--- Task brief ---
Each line in the material below, starting at the one with "All products sold on Papacad.com are" and ending at the one with "1704 NE 43rd Ave", is to be reproduced exactly; no picture is to be copied.

--- Listed records ---
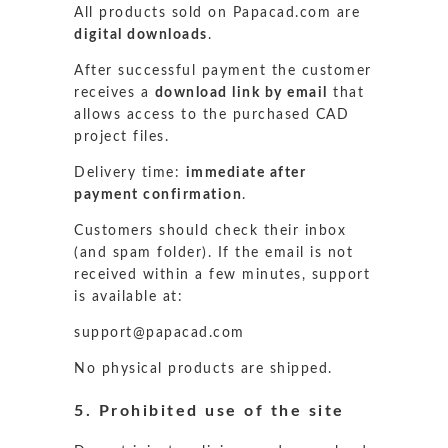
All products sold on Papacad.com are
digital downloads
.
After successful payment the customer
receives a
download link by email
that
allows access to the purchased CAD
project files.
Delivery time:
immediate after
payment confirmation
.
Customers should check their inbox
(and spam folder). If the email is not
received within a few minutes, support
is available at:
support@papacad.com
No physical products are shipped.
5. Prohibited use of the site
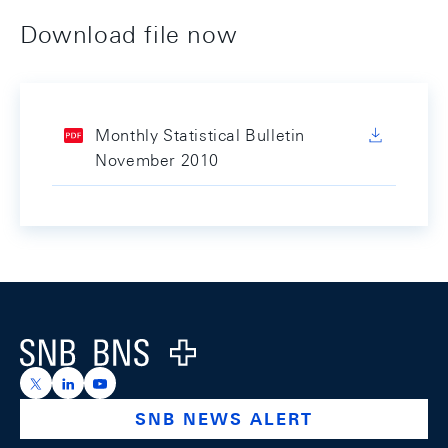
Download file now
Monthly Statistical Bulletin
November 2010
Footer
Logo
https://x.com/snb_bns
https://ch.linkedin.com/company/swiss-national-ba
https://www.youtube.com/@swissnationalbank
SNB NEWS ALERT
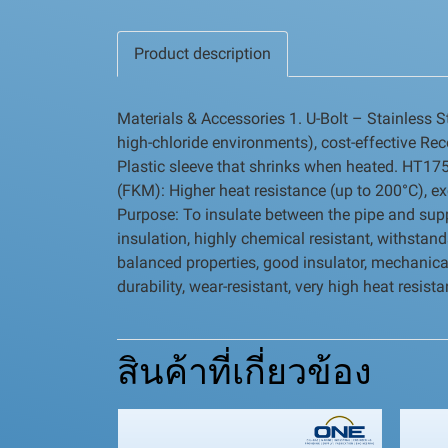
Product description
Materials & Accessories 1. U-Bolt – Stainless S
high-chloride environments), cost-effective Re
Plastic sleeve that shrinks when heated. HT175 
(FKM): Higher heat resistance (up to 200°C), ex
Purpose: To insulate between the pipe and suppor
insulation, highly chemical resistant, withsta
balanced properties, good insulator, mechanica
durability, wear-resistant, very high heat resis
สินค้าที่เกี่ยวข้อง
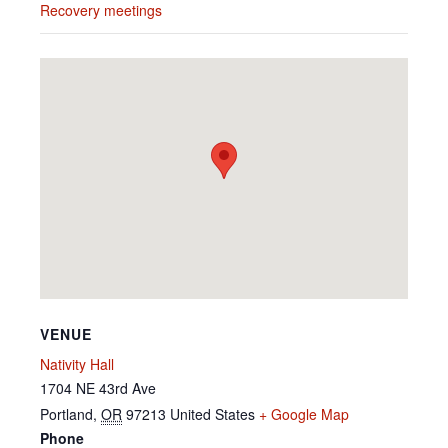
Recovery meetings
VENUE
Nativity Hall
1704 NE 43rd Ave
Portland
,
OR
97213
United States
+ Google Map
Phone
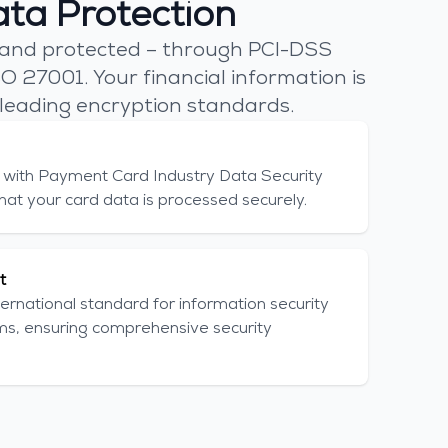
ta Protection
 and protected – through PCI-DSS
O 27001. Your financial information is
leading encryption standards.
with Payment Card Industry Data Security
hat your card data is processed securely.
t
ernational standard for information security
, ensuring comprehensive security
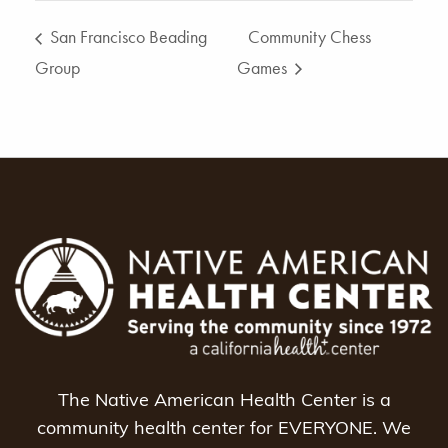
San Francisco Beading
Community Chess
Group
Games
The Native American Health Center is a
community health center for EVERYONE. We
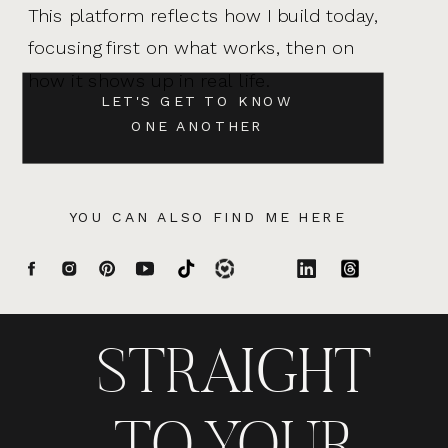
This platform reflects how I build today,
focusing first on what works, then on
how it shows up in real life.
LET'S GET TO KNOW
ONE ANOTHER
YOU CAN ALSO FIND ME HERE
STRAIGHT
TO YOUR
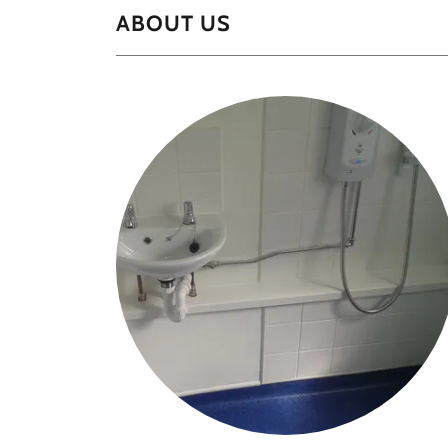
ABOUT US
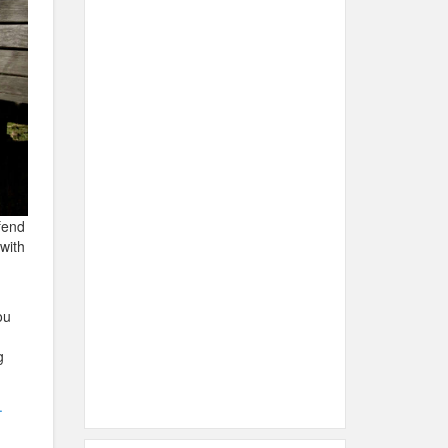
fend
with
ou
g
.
...
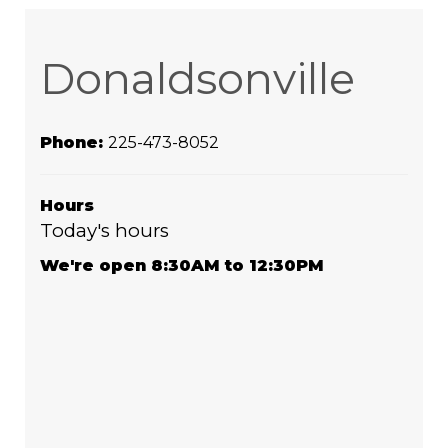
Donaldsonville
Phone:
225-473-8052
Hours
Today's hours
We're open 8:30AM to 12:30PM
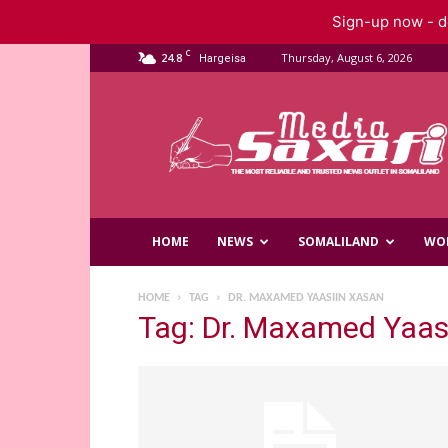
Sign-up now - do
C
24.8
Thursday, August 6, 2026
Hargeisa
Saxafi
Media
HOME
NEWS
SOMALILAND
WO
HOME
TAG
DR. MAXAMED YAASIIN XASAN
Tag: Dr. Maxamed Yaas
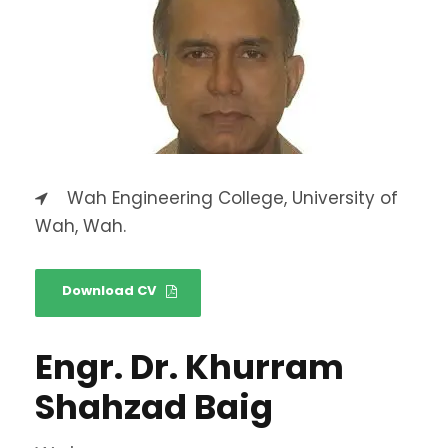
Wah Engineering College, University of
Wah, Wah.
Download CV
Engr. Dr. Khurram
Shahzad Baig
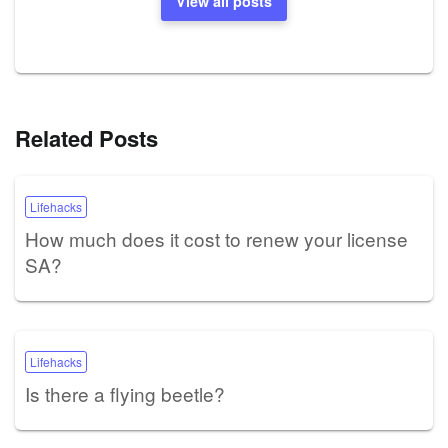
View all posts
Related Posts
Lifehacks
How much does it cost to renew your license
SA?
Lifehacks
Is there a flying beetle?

--- Written response ---
All products sold on Papacad.com are
digital downloads
.
After successful payment the customer
receives a
download link by email
that
allows access to the purchased CAD
project files.
Delivery time:
immediate after
payment confirmation
.
Customers should check their inbox
(and spam folder). If the email is not
received within a few minutes, support
is available at:
support@papacad.com
No physical products are shipped.
5. Prohibited use of the site
Download file now
Monthly Statistical Bulletin
November 2010
Footer
Logo
https://x.com/snb_bns
https://ch.linkedin.com/company/swiss-national-ba
https://www.youtube.com/@swissnationalbank
SNB NEWS ALERT
Product description
Materials & Accessories 1. U-Bolt – Stainless S
high-chloride environments), cost-effective Re
Plastic sleeve that shrinks when heated. HT175 
(FKM): Higher heat resistance (up to 200°C), ex
Purpose: To insulate between the pipe and suppor
insulation, highly chemical resistant, withsta
balanced properties, good insulator, mechanica
durability, wear-resistant, very high heat resis
สินค้าที่เกี่ยวข้อง
Recovery meetings
VENUE
Nativity Hall
1704 NE 43rd Ave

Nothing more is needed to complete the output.